++++ EXERCISE INPUT ++++

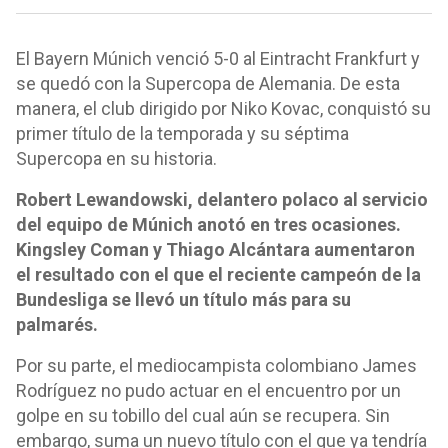
El Bayern Múnich venció 5-0 al Eintracht Frankfurt y
se quedó con la Supercopa de Alemania. De esta
manera, el club dirigido por Niko Kovac, conquistó su
primer título de la temporada y su séptima
Supercopa en su historia.
Robert Lewandowski, delantero polaco al servicio
del equipo de Múnich anotó en tres ocasiones.
Kingsley Coman y Thiago Alcántara aumentaron
el resultado con el que el reciente campeón de la
Bundesliga se llevó un título más para su
palmarés.
Por su parte, el mediocampista colombiano James
Rodríguez no pudo actuar en el encuentro por un
golpe en su tobillo del cual aún se recupera. Sin
embargo, suma un nuevo título con el que ya tendría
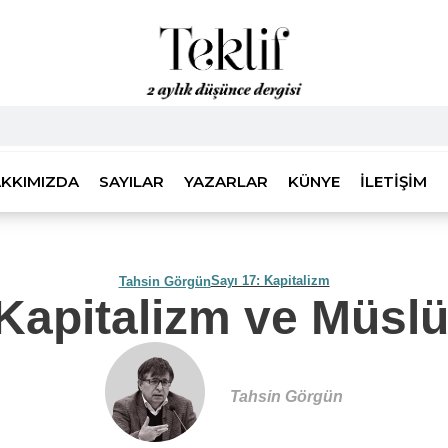
KKIMIZDA
SAYILAR
YAZARLAR
KÜNYE
İLETIŞIM
Sayı 17: Kapitalizm
Tahsin Görgün
 Kapitalizm ve Müsl
Tahsin Görgün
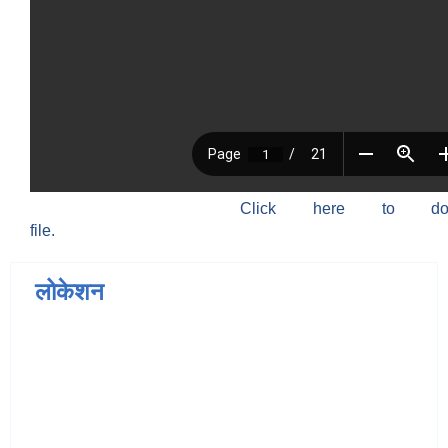
Click here to do
file.
लोकेशन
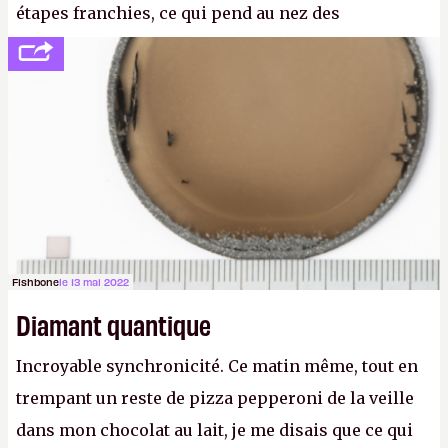
étapes franchies, ce qui pend au nez des
internautes est à n'en point douter la mise en place
de l’identification obligatoire pour se connecter au
Net. (
http://cpc.cx/AH432N1
- Crédit photo : Pexels -
lilartsy)
Fishbone
le 13 mai 2022
Diamant quantique
Incroyable synchronicité. Ce matin même, tout en
trempant un reste de pizza pepperoni de la veille
dans mon chocolat au lait, je me disais que ce qui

++++

TASK INSTRUCTIONS: Please copy the data shown above word for word, omitting the pictures.

SOLUTION TO THIS PROBLEM:
El Bayern Múnich venció 5-0 al Eintracht Frankfurt y
se quedó con la Supercopa de Alemania. De esta
manera, el club dirigido por Niko Kovac, conquistó su
primer título de la temporada y su séptima
Supercopa en su historia.
Robert Lewandowski, delantero polaco al servicio
del equipo de Múnich anotó en tres ocasiones.
Kingsley Coman y Thiago Alcántara aumentaron
el resultado con el que el reciente campeón de la
Bundesliga se llevó un título más para su
palmarés.
Por su parte, el mediocampista colombiano James
Rodríguez no pudo actuar en el encuentro por un
golpe en su tobillo del cual aún se recupera. Sin
embargo, suma un nuevo título con el que ya tendría
KKIMIZDA
SAYILAR
YAZARLAR
KÜNYE
İLETIŞIM
Sayı 17: Kapitalizm
Tahsin Görgün
 Kapitalizm ve Müsl
Tahsin Görgün
Click here to do
file.
लोकेशन
étapes franchies, ce qui pend au nez des
internautes est à n'en point douter la mise en place
de l’identification obligatoire pour se connecter au
Net. (
http://cpc.cx/AH432N1
- Crédit photo : Pexels -
lilartsy)
Fishbone
le 13 mai 2022
Diamant quantique
Incroyable synchronicité. Ce matin même, tout en
trempant un reste de pizza pepperoni de la veille
dans mon chocolat au lait, je me disais que ce qui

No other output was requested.